Recursive Cat?

extnic · August 31, 2012, 12:49pm

I have a directory, say "DirA" with a bunch of subfolders 'Sub1, Sub2... etc.' Each subfolder has a number of csv files.

I want to delete the top ten rows of each csv file, then concatenate them and save the output as a csv file with the same name as the subfolder.

My code currently looks like this, but I really don't know what I'm doing at all.

for dir in ./; do 
	cat **/*.csv > $dir.csv
done

Thanks,
extnic

Corona688 · August 31, 2012, 1:06pm

What do you mean by 'delete the top ten rows'? Do you mean physically remove the rows from the file, or just not put them in your output?

matches anything, two *'s in a row is redundant.

If there's few enough files, it could be as simple as

tail -n +11 folder/*/*.csv > output

jim_mcnamara · August 31, 2012, 1:07pm

cd DirA
find . -type d > /tmp/mydirs.txt
while read dir
do
     cd $dir
     ls *.csv | while read csv
     do
           awk 'FNR>10' "$csv" >> big.csv
     done
     mv big.csv  ${dir}.csv
     cd ..
done < /tmp/mydirs.txt

This just creates the csv files without whacking off the top 10 lines of the csv's.
The final large csv for the directory is in the directory.

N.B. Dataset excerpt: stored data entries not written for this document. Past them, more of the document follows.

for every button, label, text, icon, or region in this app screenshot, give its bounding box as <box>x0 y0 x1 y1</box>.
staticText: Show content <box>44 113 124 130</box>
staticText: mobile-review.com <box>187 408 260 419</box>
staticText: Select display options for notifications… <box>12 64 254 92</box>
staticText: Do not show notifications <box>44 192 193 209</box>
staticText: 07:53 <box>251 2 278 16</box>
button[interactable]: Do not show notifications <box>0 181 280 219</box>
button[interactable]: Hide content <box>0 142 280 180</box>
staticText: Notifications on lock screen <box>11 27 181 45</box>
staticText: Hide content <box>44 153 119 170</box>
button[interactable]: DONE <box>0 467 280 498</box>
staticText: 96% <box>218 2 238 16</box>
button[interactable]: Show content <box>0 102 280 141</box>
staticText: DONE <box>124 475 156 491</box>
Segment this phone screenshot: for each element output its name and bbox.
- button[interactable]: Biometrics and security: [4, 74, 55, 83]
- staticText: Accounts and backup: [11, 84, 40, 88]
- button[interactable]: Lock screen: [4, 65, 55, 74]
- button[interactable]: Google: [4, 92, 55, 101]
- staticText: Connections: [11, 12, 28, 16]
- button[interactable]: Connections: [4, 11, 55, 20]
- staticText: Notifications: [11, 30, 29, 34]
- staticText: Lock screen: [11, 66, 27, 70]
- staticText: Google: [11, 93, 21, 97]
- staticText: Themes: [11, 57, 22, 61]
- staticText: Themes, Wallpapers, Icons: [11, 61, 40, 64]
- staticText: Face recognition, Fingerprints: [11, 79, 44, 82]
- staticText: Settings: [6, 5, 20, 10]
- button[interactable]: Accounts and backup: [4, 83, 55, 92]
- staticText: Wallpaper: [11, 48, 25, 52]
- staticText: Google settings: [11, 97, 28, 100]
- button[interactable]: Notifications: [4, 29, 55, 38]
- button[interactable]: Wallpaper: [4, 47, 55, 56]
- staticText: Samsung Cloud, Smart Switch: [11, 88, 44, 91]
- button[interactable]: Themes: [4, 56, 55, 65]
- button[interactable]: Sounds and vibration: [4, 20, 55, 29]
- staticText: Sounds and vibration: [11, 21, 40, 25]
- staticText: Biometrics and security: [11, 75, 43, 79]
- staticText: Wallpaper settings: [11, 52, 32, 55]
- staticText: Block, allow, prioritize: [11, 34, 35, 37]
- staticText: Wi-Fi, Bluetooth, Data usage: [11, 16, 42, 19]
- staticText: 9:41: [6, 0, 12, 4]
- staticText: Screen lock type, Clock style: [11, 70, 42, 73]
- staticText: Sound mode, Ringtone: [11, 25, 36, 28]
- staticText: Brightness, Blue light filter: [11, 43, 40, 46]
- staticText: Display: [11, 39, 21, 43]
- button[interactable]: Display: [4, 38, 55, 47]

extnic · August 31, 2012, 1:25pm

corona688:

What do you mean by 'delete the top ten rows'? Do you mean physically remove the rows from the file, or just not put them in your output?

matches anything, two *'s in a row is redundant.

If there's few enough files, it could be as simple as
tail -n +11 folder/*/*.csv > output

Thanks! But the output file looks like it is just listing the names of the csv files. I have 150 subdirectories, so I would love to be able to automate it instead of doing this for each of the subdirectories.

Corona688 · August 31, 2012, 1:35pm

If it prints no lines, then the files don't have more than 10 lines. You can give it -q to tell it to omit the file names.

Automate what? It's already selecting everything under folder/whatever/whatever.csv, what other folders do you want? You seemed to imply they were all at the same depth, folder/folder2/file.csv. If they're not, you need to use find and use its output to feed the tail command. xargs can turn a list of files on stdout into a list of arguments, as long as the filenames and folder names contain no spaces.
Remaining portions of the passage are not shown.